# 70-400/4.5-5.6 ... Why not 4.5-6.3?



## JumboShrimp (Feb 4, 2014)

I'm only asking because folks at Sigma and Tamron seem to have no issues with producing lenses with f/6.3 at their longest zoom that seem to work just fine on the Canon bodies. Is there a strong technical reason why Canon is stuck with f/5.6 ILO f/6.3? Obviously, f/6.3 could provide a lighter and cheaper product with more zoom design range/flexibility.


----------



## neuroanatomist (Feb 4, 2014)

AF requires f/5.6. Sigma/Tamron lenses lie to the body, telling it they're open to f/5.6 when the max aperture is narrower. I suppose Canon feels they'd lose face by lying to themselves, so to speak.


----------



## 9VIII (Feb 5, 2014)

My understanding is that it's also a regular quality assurance thing. While AF may work beyond f5.6, it may not work optimally, thus Canon would rather tell people what to expect up front rather than have customers complaining that their camera has bad autofocus under less than ideal conditions.

That's actually one thing I've been wondering about lately, when I'm shooting in bright sunlight, why can't I use autofocus at f11 or f16? If I'm getting enough light for a proper exposure you'd think AF should still be fine.


----------



## neuroanatomist (Feb 5, 2014)

9VIII said:


> That's actually one thing I've been wondering about lately, when I'm shooting in bright sunlight, why can't I use autofocus at f11 or f16? If I'm getting enough light for a proper exposure you'd think AF should still be fine.

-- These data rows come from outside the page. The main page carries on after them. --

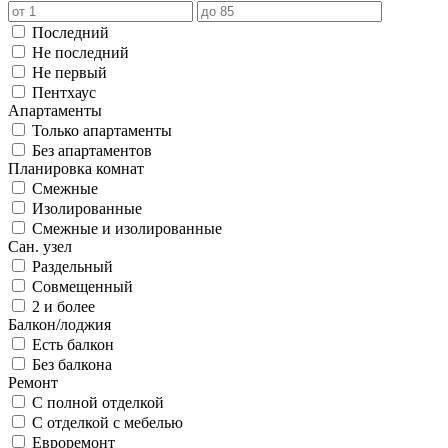
Последний
Не последний
Не первый
Пентхаус
Апартаменты
Только апартаменты
Без апартаментов
Планировка комнат
Смежные
Изолированные
Смежные и изолированные
Сан. узел
Раздельный
Совмещенный
2 и более
Балкон/лоджия
Есть балкон
Без балкона
Ремонт
С полной отделкой
С отделкой с мебелью
Евроремонт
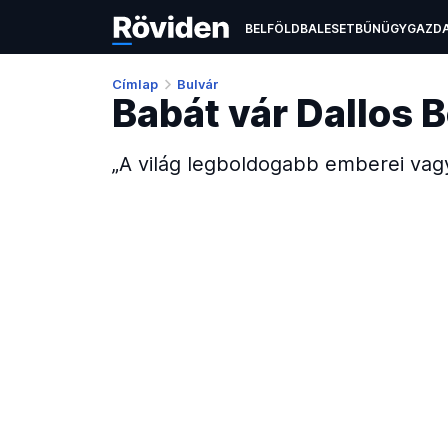
BELFÖLD
BALESET
BŰNÜGY
GAZD
ÉLETMÓD
KULTÚRA
OKTATÁS
TEC
Címlap
Bulvár
Babát vár Dallos 
„A világ legboldogabb emberei vag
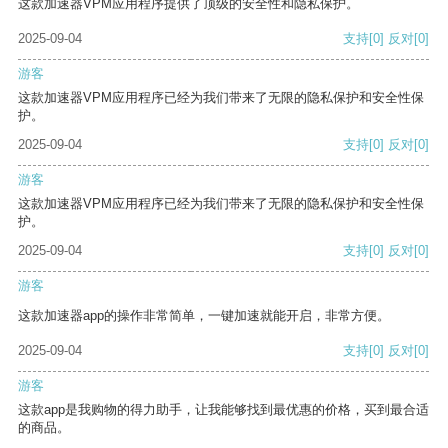
这款加速器VPM应用程序提供了顶级的安全性和隐私保护。
2025-09-04
支持
[0]
反对
[0]
游客
这款加速器VPM应用程序已经为我们带来了无限的隐私保护和安全性保
护。
2025-09-04
支持
[0]
反对
[0]
游客
这款加速器VPM应用程序已经为我们带来了无限的隐私保护和安全性保
护。
2025-09-04
支持
[0]
反对
[0]
游客
这款加速器app的操作非常简单，一键加速就能开启，非常方便。
2025-09-04
支持
[0]
反对
[0]
游客
这款app是我购物的得力助手，让我能够找到最优惠的价格，买到最合适
的商品。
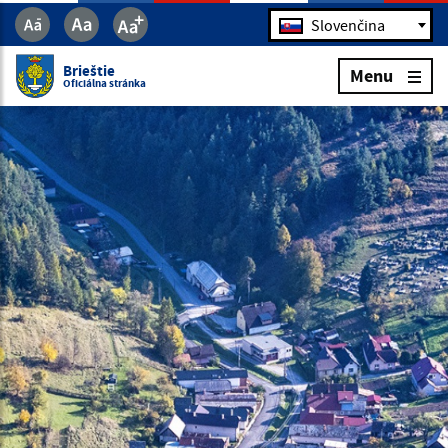
Jazyk
Slovenčina
Brieštie
Menu
Oficiálna stránka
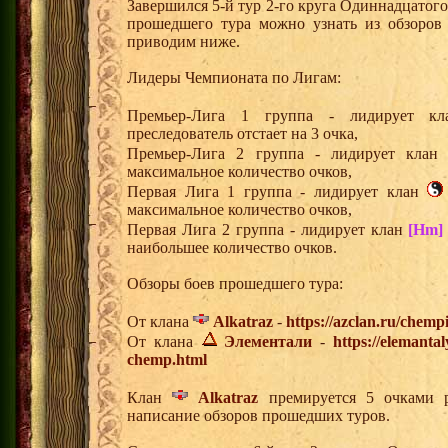
Завершился 5-й тур 2-го круга Одиннадцатог
прошедшего тура можно узнать из обзоров
приводим ниже.
Лидеры Чемпионата по Лигам:
Премьер-Лига 1 группа - лидирует 
преследователь отстает на 3 очка,
Премьер-Лига 2 группа - лидирует кла
максимальное количество очков,
Первая Лига 1 группа - лидирует клан
максимальное количество очков,
Первая Лига 2 группа - лидирует клан
[Hm]
наибольшее количество очков.
Обзоры боев прошедшего тура:
От клана
Alkatraz
-
https://azclan.ru/chemp
От клана
Элементали
-
https://elemanta
chemp.html
Клан
Alkatraz
премируется 5 очками р
написание обзоров прошедших туров.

It's not the amount of light, it's the diameter of the iris diaphragm. When we refer to an f/5.6 or f/2.8 AF point, it's not about the light sensitivity (intensity of illumination) but rather that the aperture determines the baseline for the rangefinder system that is required for that line to function. Personally, I think better terminology might be to use threshold instead of sensitivity, so an f/2.8-threshold line would require an f/2.8 lens to function, and if you mounted an f/4 lens, that sensor line would not operate. An f/5.6-threshold sensor would work with any lens having a max aperture of f/5.6 or wider.


----------



## RGF (Feb 5, 2014)

At one point Canon a 500 F4.5 but then dropped it favor of the 500 F4 IS (original version). Not sure but think there was some problems with AF and 500 F4.5 (but that years ago).


----------



## Blakegard (Feb 14, 2014)

To me having a 70-300 with the aperture being f/4-5.6 is already frustrating enough, and at the long end in harsh conditions AF does take a major hit. I think a 70-400 f/4 would be much better for the lineup, but that's just my shooting preference.


----------



## neuroanatomist (Feb 14, 2014)

Blakegard said:


> I think a 70-400 f/4 would be much better for the lineup, but that's just my shooting preference.



There's a 200-400 f/4 now, and it costs over $11,000…but you think a 70-400 f/4 would be better for the lineup? ???


----------